■ PROBLEM DETAILS
Each line from the one with "[Cookiebot by Usercentrics" through the end of the records below should be transcribed exactly, and each picture should be skipped.

■ GIVEN DATA
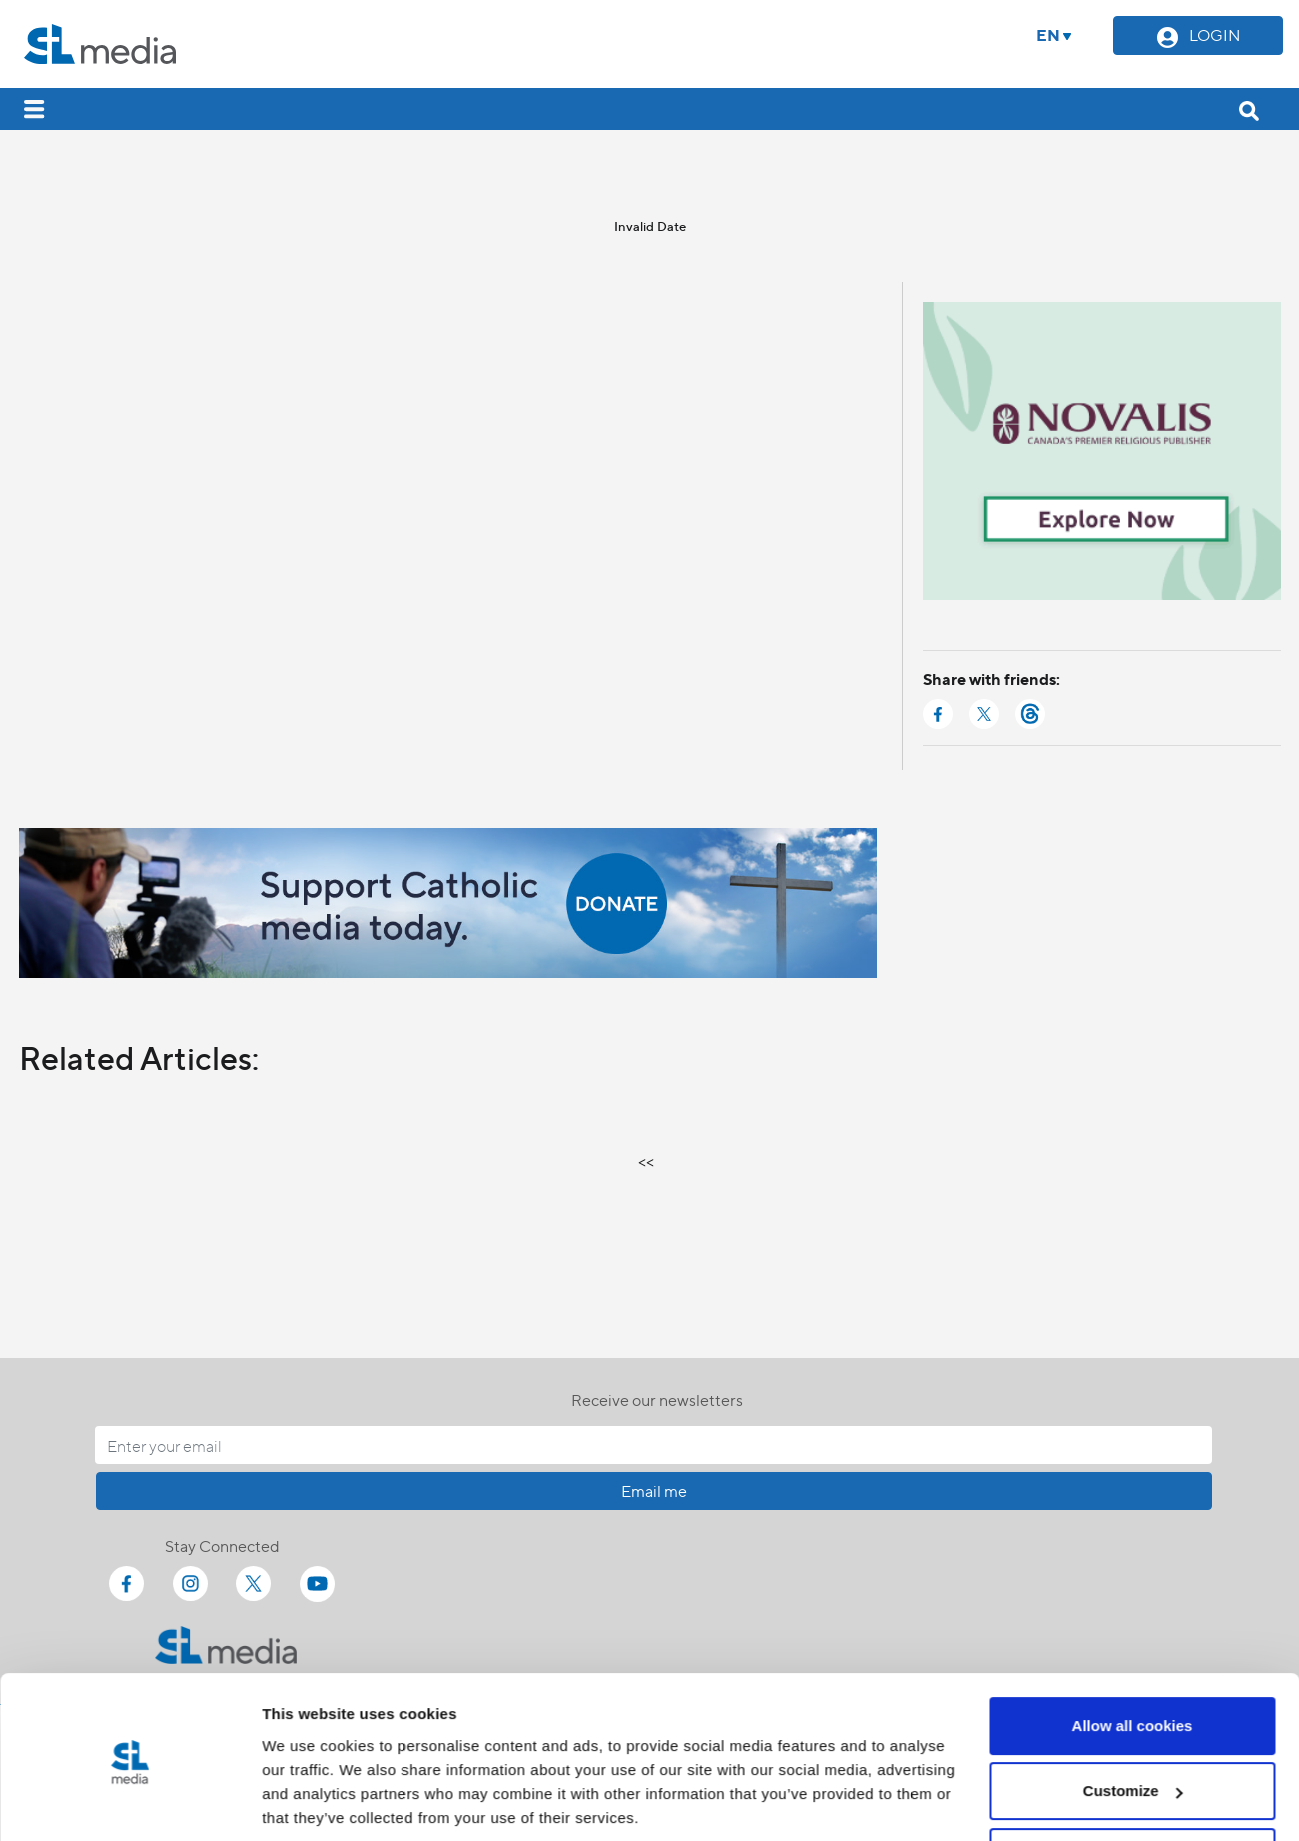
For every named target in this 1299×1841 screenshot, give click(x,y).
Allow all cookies (1132, 1654)
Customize (1133, 1719)
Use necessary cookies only (1132, 1785)
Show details (308, 1801)
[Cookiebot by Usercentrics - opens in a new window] (129, 1802)
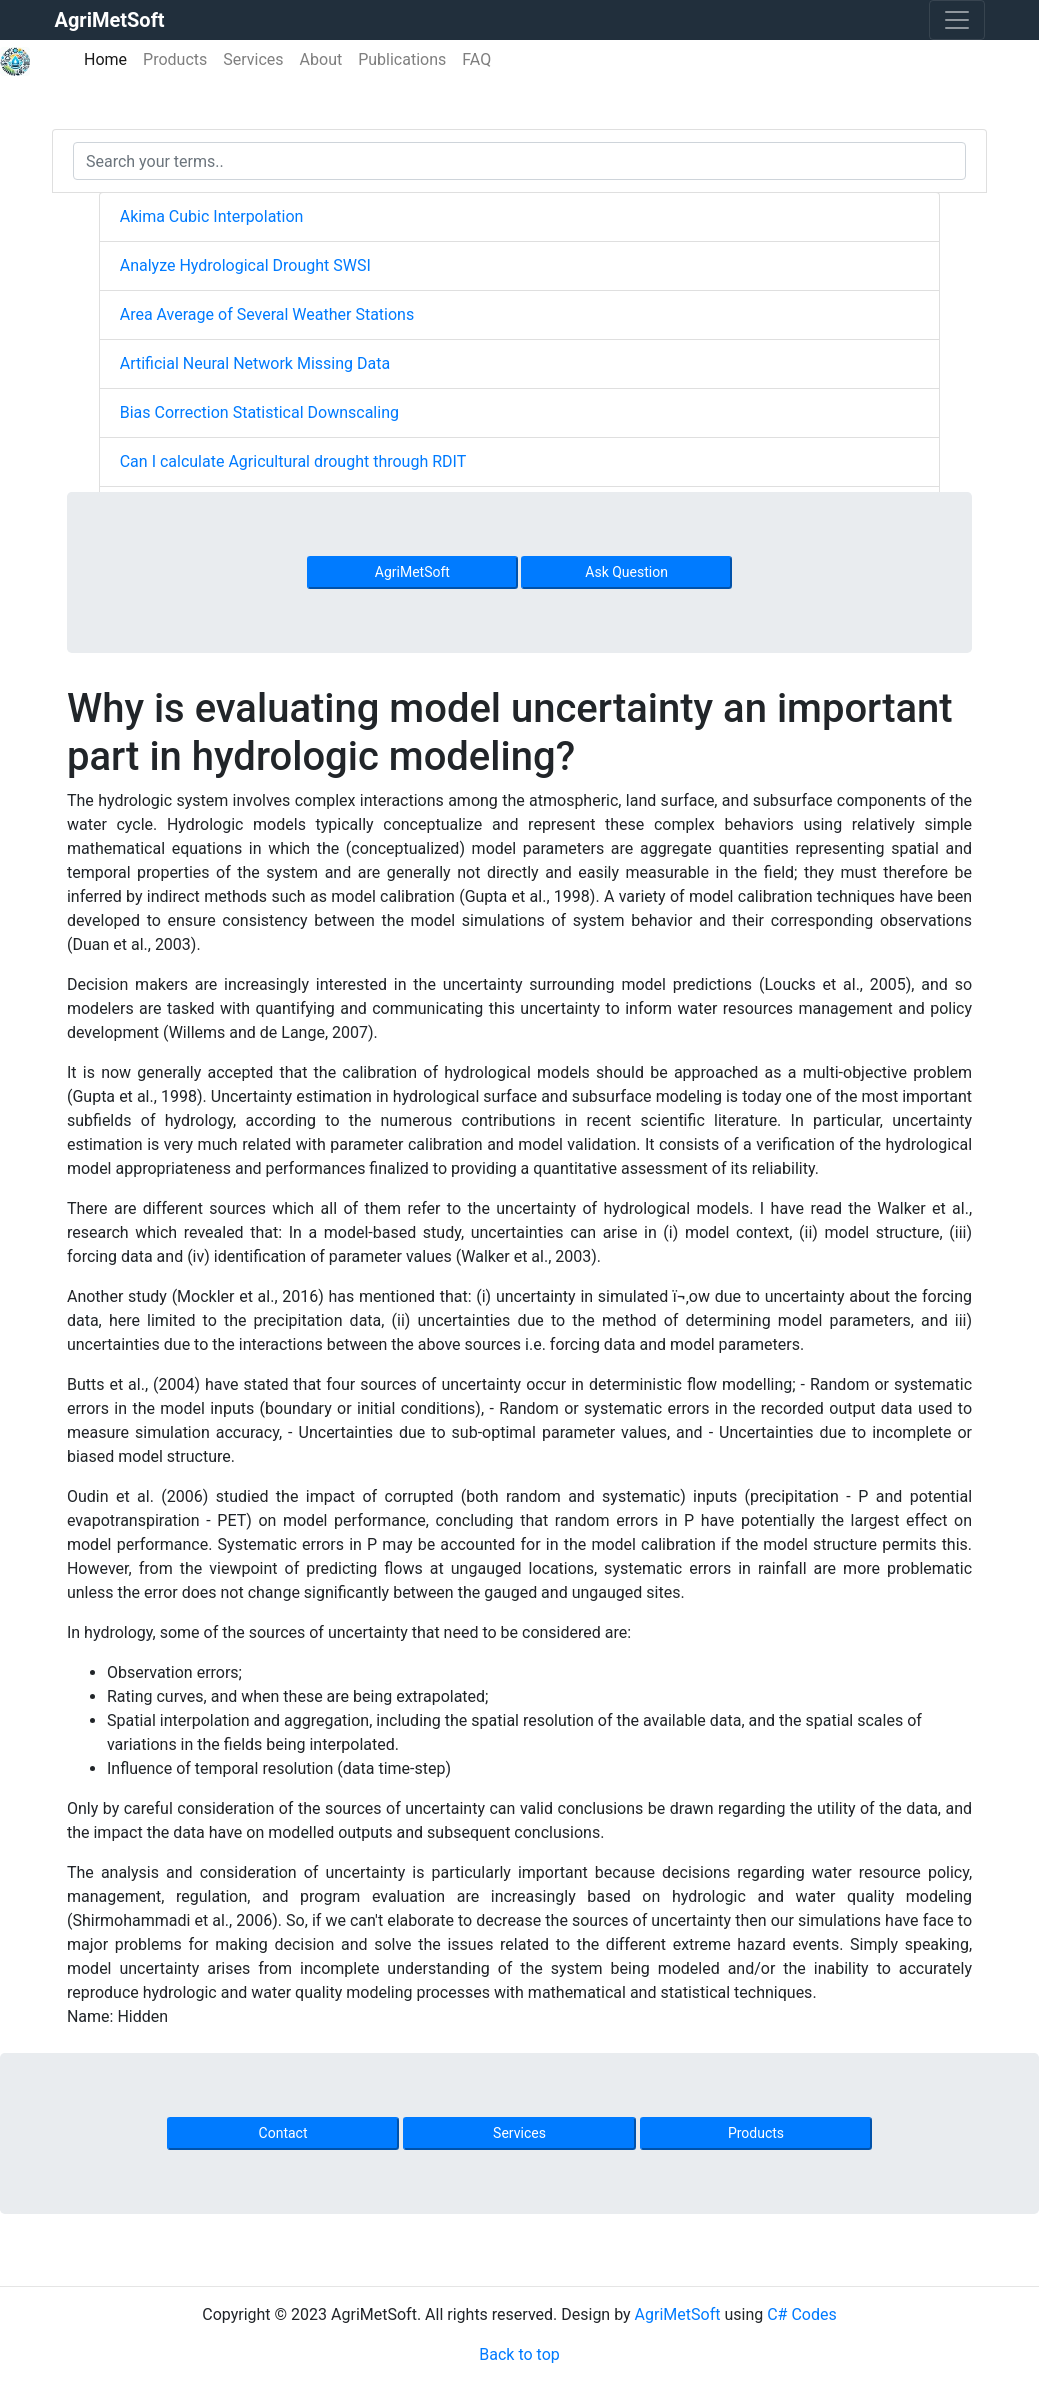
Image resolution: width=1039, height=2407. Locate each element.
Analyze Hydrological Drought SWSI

■ PROBLEM SOLUTION
[Cookiebot by Usercentrics - opens in a new window] (129, 1802)
Image resolution: width=1039, height=2407. Locate each element.
Analyze Hydrological Drought SWSI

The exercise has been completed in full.